• [TASK BRIEF]
From the material below, retype exactly the lines that begin at the line with "Pensiile au crescut" and end after the line with "k ที่มาจาก Mindset ที่พร้อมเผชิญความท้า"; pictures stay out of the copy.

• [RECORDS SHOWN]
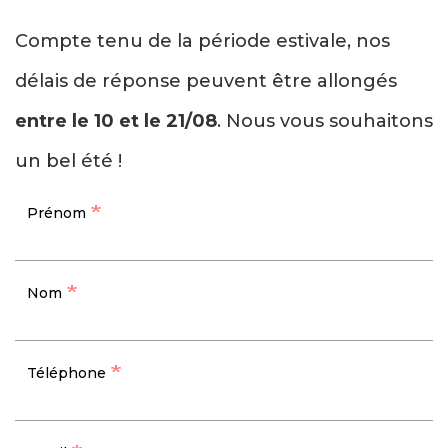
Compte tenu de la période estivale, nos
délais de réponse peuvent être allongés
entre le 10 et le 21/08
. Nous vous souhaitons
un bel été !
Prénom
Nom
Téléphone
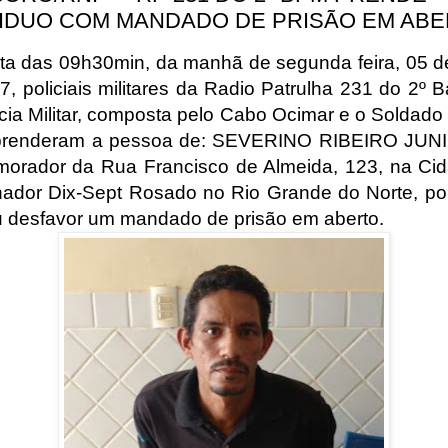
VIDUO COM MANDADO DE PRISÃO EM ABE
lta das 09h30min, da manhã de segunda feira, 05 d
7, policiais militares da Radio Patrulha 231 do 2º B
icia Militar, composta pelo Cabo Ocimar e o Soldado
 prenderam a pessoa de: SEVERINO RIBEIRO JUNI
morador da Rua Francisco de Almeida, 123, na Ci
ador Dix-Sept Rosado no Rio Grande do Norte, por 
 desfavor um mandado de prisão em aberto.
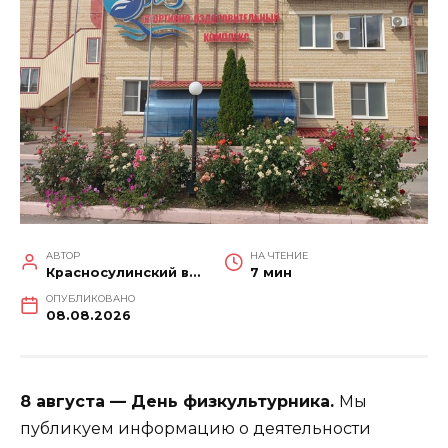
АВТОР
НА ЧТЕНИЕ
Красносулинский вестник
7 мин
ОПУБЛИКОВАНО
08.08.2026
8 августа — День физкультурника.
Мы
публикуем информацию о деятельности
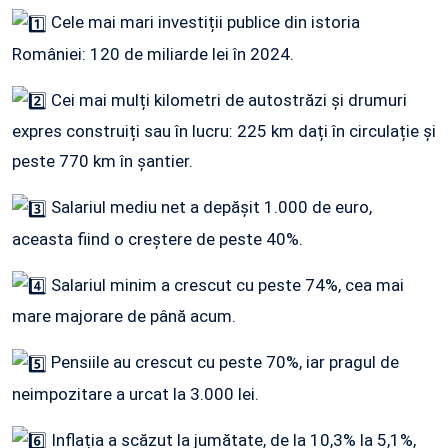
Cele mai mari investiții publice din istoria
României: 120 de miliarde lei în 2024.
Cei mai mulți kilometri de autostrăzi și drumuri
expres construiți sau în lucru: 225 km dați în circulație și
peste 770 km în șantier.
Salariul mediu net a depășit 1.000 de euro,
aceasta fiind o creștere de peste 40%.
Salariul minim a crescut cu peste 74%, cea mai
mare majorare de până acum.
Pensiile au crescut cu peste 70%, iar pragul de
neimpozitare a urcat la 3.000 lei.
Inflația a scăzut la jumătate, de la 10,3% la 5,1%,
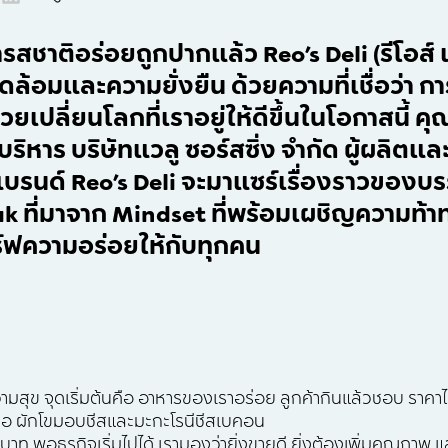
สชาติอร่อยถูกปากแล้ว Reo’s Deli (รีโอส์ 
วดล้อมและความยั่งยืน ด้วยความที่เชื่อว่า ก
ยเปลี่ยนโลกที่เราอยู่ให้ดีขึ้นในโอกาสนี้ ค
ี่บริหาร บริษัทแวลู ซอร์สซิ่ง จำกัด ผู้ผลิ
บรนด์ Reo’s Deli จะมาแซร์เรื่องราวของบ
k ที่มาจาก Mindset ที่พร้อมเผชิญความท้า
ร์ฟความอร่อยให้กับทุกคน
ีความสุข จุดเริ่มต้นคือ อาหารของเราอร่อย ลูกค้ากินแล้วชอบ ราค
นคือ ผักโขมอบชีสและมะกะโรนีชีสเบคอน
าท พอธุรกิจเริ่มไปได้ เรามองว่ายิ่งขายดี ยิ่งต้องเพิ่มคุณภาพ แล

• [EXERCISE RESPONSE]
Pensiile au crescut cu peste 70%, iar pragul de
neimpozitare a urcat la 3.000 lei.
Inflația a scăzut la jumătate, de la 10,3% la 5,1%,
สชาติอร่อยถูกปากแล้ว Reo’s Deli (รีโอส์ 
วดล้อมและความยั่งยืน ด้วยความที่เชื่อว่า ก
ยเปลี่ยนโลกที่เราอยู่ให้ดีขึ้นในโอกาสนี้ ค
ี่บริหาร บริษัทแวลู ซอร์สซิ่ง จำกัด ผู้ผลิ
บรนด์ Reo’s Deli จะมาแซร์เรื่องราวของบ
k ที่มาจาก Mindset ที่พร้อมเผชิญความท้า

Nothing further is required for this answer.